▶ Structured page parsing data:

Start of Block

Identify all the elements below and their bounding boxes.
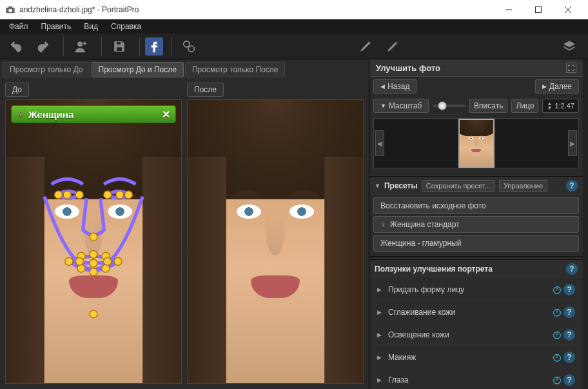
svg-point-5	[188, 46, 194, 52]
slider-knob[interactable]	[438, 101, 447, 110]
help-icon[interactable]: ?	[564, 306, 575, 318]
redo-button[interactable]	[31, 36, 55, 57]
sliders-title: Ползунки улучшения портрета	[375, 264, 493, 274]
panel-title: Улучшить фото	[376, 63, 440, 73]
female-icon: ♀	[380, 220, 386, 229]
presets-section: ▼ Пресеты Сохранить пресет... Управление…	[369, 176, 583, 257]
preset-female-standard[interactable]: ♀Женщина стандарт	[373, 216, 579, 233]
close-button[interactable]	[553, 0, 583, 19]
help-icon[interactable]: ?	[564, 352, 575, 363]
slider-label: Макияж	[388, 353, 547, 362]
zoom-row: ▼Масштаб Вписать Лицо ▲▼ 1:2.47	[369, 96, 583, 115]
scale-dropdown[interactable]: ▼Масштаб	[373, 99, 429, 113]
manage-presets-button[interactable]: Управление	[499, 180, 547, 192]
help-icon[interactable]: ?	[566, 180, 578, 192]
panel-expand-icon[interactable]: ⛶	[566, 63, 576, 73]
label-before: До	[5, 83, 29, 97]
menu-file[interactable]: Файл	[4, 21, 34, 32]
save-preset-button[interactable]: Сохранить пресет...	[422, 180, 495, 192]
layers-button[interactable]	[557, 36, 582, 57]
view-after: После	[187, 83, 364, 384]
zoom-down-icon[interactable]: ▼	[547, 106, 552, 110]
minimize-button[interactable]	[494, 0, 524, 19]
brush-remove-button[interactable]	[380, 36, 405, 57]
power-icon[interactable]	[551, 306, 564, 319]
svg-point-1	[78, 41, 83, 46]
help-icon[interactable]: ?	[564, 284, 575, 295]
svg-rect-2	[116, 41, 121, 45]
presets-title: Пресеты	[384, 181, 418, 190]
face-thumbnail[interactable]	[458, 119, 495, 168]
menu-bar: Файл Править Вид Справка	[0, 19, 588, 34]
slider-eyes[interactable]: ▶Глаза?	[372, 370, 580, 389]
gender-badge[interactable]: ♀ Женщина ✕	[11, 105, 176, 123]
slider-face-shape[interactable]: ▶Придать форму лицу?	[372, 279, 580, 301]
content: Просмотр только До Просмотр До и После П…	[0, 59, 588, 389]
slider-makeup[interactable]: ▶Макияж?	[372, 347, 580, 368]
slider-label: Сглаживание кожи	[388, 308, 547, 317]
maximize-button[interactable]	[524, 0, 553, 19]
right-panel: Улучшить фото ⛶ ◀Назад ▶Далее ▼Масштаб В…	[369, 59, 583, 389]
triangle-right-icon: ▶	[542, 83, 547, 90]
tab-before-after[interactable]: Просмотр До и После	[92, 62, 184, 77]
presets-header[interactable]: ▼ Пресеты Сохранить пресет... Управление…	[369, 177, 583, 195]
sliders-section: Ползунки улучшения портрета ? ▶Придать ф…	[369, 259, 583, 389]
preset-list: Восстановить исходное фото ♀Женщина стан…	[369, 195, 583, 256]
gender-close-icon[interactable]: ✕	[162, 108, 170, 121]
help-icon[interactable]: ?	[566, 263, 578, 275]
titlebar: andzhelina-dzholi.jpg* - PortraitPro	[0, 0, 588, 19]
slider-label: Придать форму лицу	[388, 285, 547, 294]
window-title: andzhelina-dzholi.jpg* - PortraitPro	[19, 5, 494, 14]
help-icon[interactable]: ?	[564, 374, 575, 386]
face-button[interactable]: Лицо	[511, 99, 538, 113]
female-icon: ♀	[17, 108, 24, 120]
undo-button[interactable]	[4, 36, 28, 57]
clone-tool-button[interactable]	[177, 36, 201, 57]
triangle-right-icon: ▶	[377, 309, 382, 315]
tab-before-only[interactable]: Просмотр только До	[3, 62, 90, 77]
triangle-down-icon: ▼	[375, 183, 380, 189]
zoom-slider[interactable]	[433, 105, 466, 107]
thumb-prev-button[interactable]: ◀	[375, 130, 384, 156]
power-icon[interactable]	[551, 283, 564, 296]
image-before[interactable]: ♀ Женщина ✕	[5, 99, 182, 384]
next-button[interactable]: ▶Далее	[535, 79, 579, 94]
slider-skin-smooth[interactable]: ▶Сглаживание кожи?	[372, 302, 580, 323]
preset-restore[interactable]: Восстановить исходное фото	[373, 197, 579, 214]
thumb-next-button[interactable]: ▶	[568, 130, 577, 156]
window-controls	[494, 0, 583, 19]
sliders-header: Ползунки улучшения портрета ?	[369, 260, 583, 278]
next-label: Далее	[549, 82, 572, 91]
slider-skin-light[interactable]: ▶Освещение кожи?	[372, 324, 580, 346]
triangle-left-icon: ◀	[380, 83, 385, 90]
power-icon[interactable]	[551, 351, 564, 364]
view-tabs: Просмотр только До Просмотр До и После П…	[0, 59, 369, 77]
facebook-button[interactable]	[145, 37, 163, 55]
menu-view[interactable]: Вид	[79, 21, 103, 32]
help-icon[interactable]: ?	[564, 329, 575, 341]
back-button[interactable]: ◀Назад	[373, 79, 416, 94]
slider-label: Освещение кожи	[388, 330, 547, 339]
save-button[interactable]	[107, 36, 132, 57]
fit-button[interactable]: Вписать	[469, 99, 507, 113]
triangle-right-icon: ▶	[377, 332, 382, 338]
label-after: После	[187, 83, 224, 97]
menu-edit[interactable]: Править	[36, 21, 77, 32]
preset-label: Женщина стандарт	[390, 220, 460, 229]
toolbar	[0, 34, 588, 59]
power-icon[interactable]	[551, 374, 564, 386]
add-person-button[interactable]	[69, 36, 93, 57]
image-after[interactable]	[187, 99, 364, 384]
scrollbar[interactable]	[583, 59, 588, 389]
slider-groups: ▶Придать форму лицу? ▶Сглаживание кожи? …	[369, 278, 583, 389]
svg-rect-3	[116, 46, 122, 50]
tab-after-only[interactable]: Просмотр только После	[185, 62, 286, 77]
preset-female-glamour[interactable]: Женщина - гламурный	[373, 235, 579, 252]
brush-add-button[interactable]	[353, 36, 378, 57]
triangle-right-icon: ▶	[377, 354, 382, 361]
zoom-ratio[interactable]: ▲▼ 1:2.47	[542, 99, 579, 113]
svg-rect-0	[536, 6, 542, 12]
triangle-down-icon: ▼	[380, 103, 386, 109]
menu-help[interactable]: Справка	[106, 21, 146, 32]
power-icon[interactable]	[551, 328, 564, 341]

End of Block

▶ What to do: Could you find every line in the records above that contains the word "zoom" and copy it?

▶ Result of the exercise:
zoom-row: ▼Масштаб Вписать Лицо ▲▼ 1:2.47	[369, 96, 583, 115]
zoom-down-icon[interactable]: ▼	[547, 106, 552, 110]
zoom-slider[interactable]	[433, 105, 466, 107]
zoom-ratio[interactable]: ▲▼ 1:2.47	[542, 99, 579, 113]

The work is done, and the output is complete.